Gli anni difficili della scuola
Marco passa anni duri a scuola. Le maestre non sanno o se sanno non comprendono perché il bambino non arriva sempre con i compiti fatti come i suoi compagni, perché talvolta è aggressivo, perché fatica a socializzare. “Vivendo una situazione così difficile in casa, sentivo una sorta di pudore nel mostrare la nostra vulnerabilità e quella della mamma. Così ti isoli, sembri ‘quello strano’ e vieni bollato come tale, ma in realtà sei solo. Per questo vorremmo mettere in piedi anche in Italia un progetto già attivo nel Regno Unito promosso HDYO (Huntington Disease Youth Organization) per raccontare la malattia di Huntington nelle scuole”.
Purtroppo ancora oggi la malattia di Huntington non ha cura definitiva. L’unico beneficio che i malati possono trarre viene dalla riabilitazione, che ne rallenta la progressione. “Il problema è che a oggi non esistono ancora protocolli validati o linee guida consolidate che garantiscano a tutti i pazienti l’accesso alla riabilitazione” spiega a OggiScienza Ferdinando Squitieri, Responsabile dell’Unità Ricerca e Cura Huntington e Malattie Rare dell’IRCCS Casa Sollievo della Sofferenza/CSS-Mendel e Direttore Scientifico di LIRH. Se vuoi che il tuo caro acceda a un percorso di riabilitazione costante devi pagarlo di tasca tua, e i costi sono ben più elevati di quanto previsto mensilmente dall’indennità di accompagnamento e di frequenza.

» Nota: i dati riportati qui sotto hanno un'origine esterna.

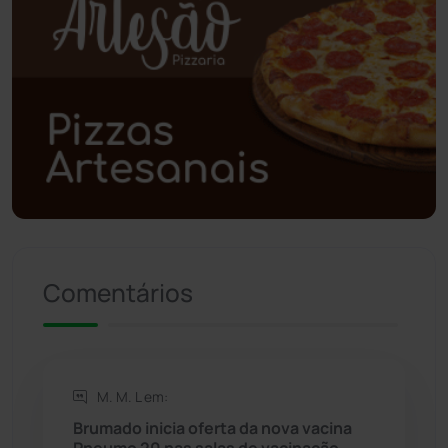
Polícia Civil
(58)
Polícia Militar
(27)
Política
(03)
Presidente Jânio Qu...
(125)
Riacho de Santana
(309)
Comentários
Rio de Contas
(410)
Rio do Antônio
(203)
M. M. L em:
Rio do Pires
(98)
Brumado inicia oferta da nova vacina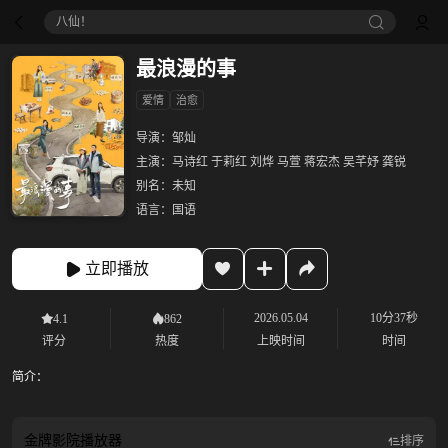
八仙！
最浪漫的事
爱情
治愈
导演：
邹灿
主演：
马诗红 于莉红 刘烨 马萱 蒋宏杰 吴芊妤 龚锐
别名：
未知
语言：
国语
立即播放
2026.05.04
10分37秒
4.1
862
评分
热度
上映时间
时间
简介：
金牌影院
播放器
排序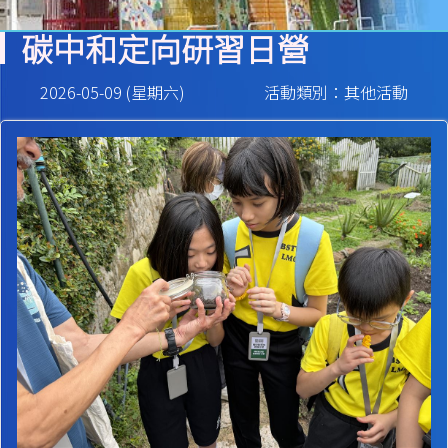
碳中和定向研習日營
2026-05-09 (星期六)
活動類別：其他活動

La comunicazione verso la società facendo rete rimane un tema importante, centrale nell’attività di Noi Huntington, che ha membri in tutta Italia. “Fare informazione nelle piazze, nelle scuole, è un punto nevralgico del nostro piano di lavoro, per fare in modo che sempre meno il malato e la sua famiglia si sentano emarginati sul piano sociale e lavorativo dopo la diagnosi.”
Per questo, sotto l’ombrello della European Huntington Association, l’associazione ha organizzato per il 18-19 maggio un weekend di consapevolezza sulla malattia a Firenze con una pedalata e un concerto, nel mese internazionale della consapevolezza sulla malattia di Huntington.